Quanto ao vosso envolvimento, nos verdes anos da juventude, em porfias políticas e afins, não é de causar surpreza; pois que, é comum aos homens ainda em formação, indignar-se, sobremaneira, com as velhas práticas administrativa. É uma pena que essas frustrações se repitam quase a cada geração.
Senão vejamos:
Enviu-lhe, a propósito, um poema de um destacado Senador do Império do Brasil (2º Império), Francisco Otaviano, que resume e justifica perfeitamente os nossos excessos da adolescência e frustrados sentimentos posteriores de desengano, tão bem expostos na matéria acima:



(Ilusões da Vida)

Quem passou pela vida em branca nuvem

E em placido repouso adormeceu;

Quem nao sentiu o frio da desgraca,

Quem passou pela vida e nao sofreu;

Foi espectro de homem, nao foi homem,

So passou pela vida, nao viveu.



Francisco Otaviano.



Grande abraço.

Poeta do Penedo disse...

caro poeta do inverno
Se os problemas não são assumidos por todos, é porque algo vai mal na democracia. E isto nada tem a ver o patriotismo. Por aqui, continuamos a ser patriotas, mesmo os que apregoam que o não são, mas isso não impede que não existam injustiças sociais. Existem. E profundas. A questão está em saber distribuir melhor a riqueza. Mas a ganância é muita, que se opõe determinantemente a uma maior equidade.
Com amizade

Poeta do Penedo disse...

Meu caro Gibson
Não é o facto da monarquia ter caído que me apoquenta. Eu sou republicano, porque quando nasci o meu país era uma república. Ninguém me perguntou qual a minha opinião. Temos repúblicas de sucesso e monarquias também, que ainda se mantém. O que me impressiona é o facto de um regime ser derrubado com a promessa de que a vida do povo vai melhorar, e depois se volta a cair na tremenda injustiça social. O povo saiu à rua em 1910 não para defender o ideal de ter um presidente, antes pela promessa de mais pão. O povo saiu à rua em 1974, não só para terminar com a guerra do ultramar, não só para aspirar à democracia, à liberdade de expressão, mas também na esperança de que, com a democracia chegasse uma maior igualdade entre os homens.
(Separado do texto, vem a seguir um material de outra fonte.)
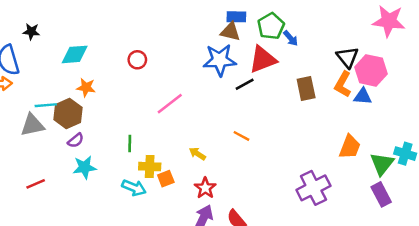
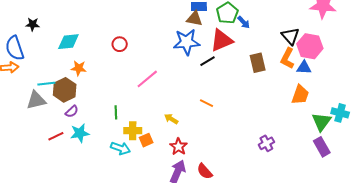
orange trapezoid: (350, 147) -> (300, 95), moved
red line: (36, 184) -> (56, 136), moved
purple cross: (313, 188) -> (266, 143), size x0.6

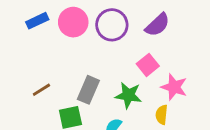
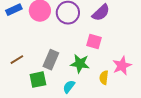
pink square: (148, 65) -> (94, 42), turned -35
pink star: (174, 87) -> (122, 66), moved, turned 30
Sintoma disso foram os saneamentos, a reforma agrária, A TERRA É DE QUEM A TRABALHA, diziam as palavras de ordem. 35 anos depois tudo uma utopia. Independentemente dos progressos que se fazem notar, o fosso entre classes continua abismal.
O poema que nos apresentou é maravilhoso e profundo. Queiramos ou não, o sofrimento do homem é o sal da vida. É a escola que nos ensina a enfrentar as adversidades. talvez por essa razão grandes obras poéticas tenham sido edificadas sobre corações mutilados de tristeza.
Com grande amizade.

poeta do inverno disse...

caro poeta do penedo veja que a imprenssa internacional nos mostra um pouco como este pais é injisto concordo e muito contigo.